You have read the exam question carefully and decided that the following are the key bits of information:
- 3.69 g of soluble M2CO3 is made into a 250 cm3 solution
- A 25 cm3 sample of the solution is titrated with 26.7 cm3 of 0.2 mol dm-3 HNO3.

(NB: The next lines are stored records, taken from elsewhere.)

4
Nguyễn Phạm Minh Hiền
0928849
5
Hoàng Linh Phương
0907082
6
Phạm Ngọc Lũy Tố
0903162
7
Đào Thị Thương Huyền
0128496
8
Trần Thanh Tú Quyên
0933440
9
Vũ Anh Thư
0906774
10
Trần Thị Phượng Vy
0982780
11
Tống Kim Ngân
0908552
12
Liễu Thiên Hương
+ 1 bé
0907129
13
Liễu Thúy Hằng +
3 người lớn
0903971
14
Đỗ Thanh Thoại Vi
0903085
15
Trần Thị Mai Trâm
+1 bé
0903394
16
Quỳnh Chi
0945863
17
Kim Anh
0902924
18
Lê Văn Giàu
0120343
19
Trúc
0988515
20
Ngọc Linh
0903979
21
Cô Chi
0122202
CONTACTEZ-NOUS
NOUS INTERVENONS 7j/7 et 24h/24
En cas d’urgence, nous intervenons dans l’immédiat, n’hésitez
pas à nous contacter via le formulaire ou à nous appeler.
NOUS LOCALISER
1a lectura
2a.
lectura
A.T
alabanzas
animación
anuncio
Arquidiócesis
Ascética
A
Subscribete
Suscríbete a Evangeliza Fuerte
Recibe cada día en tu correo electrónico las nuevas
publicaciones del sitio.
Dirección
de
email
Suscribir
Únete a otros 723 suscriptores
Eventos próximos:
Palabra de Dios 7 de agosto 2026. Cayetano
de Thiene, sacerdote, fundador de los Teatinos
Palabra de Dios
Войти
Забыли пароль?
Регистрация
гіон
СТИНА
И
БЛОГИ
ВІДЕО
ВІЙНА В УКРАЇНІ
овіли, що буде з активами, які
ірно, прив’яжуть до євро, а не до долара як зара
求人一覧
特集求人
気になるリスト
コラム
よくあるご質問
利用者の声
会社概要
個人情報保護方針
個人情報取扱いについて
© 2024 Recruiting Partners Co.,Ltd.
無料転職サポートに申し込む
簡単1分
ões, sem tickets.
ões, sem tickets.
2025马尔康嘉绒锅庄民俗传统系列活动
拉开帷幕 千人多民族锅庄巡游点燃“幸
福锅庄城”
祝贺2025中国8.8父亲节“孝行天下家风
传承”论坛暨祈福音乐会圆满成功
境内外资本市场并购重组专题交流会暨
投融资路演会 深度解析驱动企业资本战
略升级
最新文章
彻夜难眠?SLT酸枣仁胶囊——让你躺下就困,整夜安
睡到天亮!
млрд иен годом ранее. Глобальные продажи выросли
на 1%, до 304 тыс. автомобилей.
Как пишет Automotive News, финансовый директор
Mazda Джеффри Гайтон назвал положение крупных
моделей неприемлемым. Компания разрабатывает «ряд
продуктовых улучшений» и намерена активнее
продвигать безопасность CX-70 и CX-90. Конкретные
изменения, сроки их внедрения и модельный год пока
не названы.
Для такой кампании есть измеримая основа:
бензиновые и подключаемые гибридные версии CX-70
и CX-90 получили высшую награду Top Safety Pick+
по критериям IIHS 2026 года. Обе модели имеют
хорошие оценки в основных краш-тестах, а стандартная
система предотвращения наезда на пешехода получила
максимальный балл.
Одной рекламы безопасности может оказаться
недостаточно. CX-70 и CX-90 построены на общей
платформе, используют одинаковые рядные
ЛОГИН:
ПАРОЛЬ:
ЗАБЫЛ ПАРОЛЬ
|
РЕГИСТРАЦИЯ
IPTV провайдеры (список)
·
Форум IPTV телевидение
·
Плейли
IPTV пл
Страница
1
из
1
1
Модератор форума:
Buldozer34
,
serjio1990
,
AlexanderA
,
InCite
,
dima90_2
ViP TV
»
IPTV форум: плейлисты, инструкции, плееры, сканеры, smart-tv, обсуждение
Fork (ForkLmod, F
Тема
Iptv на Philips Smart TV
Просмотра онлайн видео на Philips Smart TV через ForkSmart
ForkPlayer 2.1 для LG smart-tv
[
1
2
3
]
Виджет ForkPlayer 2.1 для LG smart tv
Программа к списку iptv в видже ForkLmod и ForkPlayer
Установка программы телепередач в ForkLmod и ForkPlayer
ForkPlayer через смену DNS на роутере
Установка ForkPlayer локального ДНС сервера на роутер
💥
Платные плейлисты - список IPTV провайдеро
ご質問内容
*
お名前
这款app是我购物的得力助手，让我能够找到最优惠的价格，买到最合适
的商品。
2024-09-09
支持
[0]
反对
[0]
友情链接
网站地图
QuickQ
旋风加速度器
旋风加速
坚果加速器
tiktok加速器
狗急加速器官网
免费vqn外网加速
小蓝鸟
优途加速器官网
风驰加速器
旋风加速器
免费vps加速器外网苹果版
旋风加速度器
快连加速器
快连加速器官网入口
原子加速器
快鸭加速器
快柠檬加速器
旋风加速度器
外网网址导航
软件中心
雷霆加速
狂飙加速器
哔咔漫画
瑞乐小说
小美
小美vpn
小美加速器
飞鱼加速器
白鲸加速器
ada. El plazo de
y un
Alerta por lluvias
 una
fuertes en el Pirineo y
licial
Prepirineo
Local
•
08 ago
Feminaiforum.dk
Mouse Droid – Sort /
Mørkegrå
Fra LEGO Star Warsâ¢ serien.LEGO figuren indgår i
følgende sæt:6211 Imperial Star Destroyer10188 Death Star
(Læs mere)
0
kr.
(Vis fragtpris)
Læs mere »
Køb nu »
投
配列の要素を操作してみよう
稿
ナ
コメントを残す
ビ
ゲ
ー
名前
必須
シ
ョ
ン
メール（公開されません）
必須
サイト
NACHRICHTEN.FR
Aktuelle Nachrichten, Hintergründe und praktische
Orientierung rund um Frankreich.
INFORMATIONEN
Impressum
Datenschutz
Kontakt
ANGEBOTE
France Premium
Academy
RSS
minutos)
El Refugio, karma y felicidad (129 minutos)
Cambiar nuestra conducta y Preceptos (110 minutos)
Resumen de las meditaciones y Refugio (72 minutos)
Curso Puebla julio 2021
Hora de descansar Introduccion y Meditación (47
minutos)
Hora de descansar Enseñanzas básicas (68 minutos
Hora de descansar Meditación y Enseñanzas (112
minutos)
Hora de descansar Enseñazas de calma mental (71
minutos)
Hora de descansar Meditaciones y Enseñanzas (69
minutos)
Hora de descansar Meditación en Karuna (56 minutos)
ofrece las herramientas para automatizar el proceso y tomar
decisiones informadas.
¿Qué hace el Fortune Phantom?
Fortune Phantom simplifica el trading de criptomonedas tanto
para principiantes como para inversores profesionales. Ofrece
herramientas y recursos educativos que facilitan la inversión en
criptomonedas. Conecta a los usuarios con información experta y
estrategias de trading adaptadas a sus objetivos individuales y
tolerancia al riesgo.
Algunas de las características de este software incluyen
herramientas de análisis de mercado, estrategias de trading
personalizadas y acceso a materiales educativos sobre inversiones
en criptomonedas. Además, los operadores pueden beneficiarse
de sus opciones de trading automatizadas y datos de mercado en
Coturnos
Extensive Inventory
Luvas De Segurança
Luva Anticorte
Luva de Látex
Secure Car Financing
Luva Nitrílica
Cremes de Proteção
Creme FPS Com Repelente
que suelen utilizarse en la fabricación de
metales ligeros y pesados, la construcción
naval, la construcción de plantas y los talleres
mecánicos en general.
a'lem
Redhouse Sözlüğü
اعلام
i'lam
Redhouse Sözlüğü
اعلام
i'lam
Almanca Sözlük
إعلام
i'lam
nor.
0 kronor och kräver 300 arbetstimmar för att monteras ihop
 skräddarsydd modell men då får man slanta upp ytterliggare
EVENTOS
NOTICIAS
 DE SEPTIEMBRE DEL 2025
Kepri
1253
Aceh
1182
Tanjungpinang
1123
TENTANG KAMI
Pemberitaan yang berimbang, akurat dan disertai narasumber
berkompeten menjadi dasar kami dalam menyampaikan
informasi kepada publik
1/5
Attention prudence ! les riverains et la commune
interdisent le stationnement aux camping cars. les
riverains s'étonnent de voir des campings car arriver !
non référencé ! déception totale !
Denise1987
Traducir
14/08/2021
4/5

- Calculate the relative atomic mass of M, and hence, identify the element M.
| Step 1 We know that moles = concentration x volume: n HNO3 = 0.2 x (26.7 / 1000) = 5.34 x 10-3 mol.
Step 2 The balanced symbol equation isn’t given so we need to work it out. The only thing that we know about M is that it has a 1+ charge. You might guess that it is probably a Group 1 metal, especially as we’re told it’s a soluble carbonate. We can therefore write down the balanced symbol equation: 2 HNO3 + M2CO3 –> 2 MNO3 + H2O + CO2
Step 3 The balanced symbol equation tells us that HNO3 and M2CO3 react in a 2:1 ratio so the M2CO3 moles in the sample is: n M2CO3 = 0.5 x 5.34 x 10-3 mol = 2.67 x 10-3 mol
Step 4 The total is 10x bigger than the sample (i.e., 250 / 25) so we can work out the initial M2CO3 moles: n M2CO3 = 10 x 2.67 x 10-3 = 2.67 x 10-2 mol
Step 5 We have the mass of M2CO3 (3.69 g) and can assume that it is pure. This means that the Mr of M2CO3 is: Mr M2CO3 = 3.69 / 2.67 x 10-2 = 138.2
Step 6 The Ar of M can then be found by subtracting the mass of CO3 (60) from the Mr to find the mass of just M2 (138.2 – 60 = 78.2). The Ar of M is therefore 78.1 / 2 = 39.1 The closest match on the periodic table is potassium (K). |
You might want to think about why this approach wouldn’t work for Group 2 carbonates?… The answer is that they are all insoluble. In this case, we would need to do a back titration.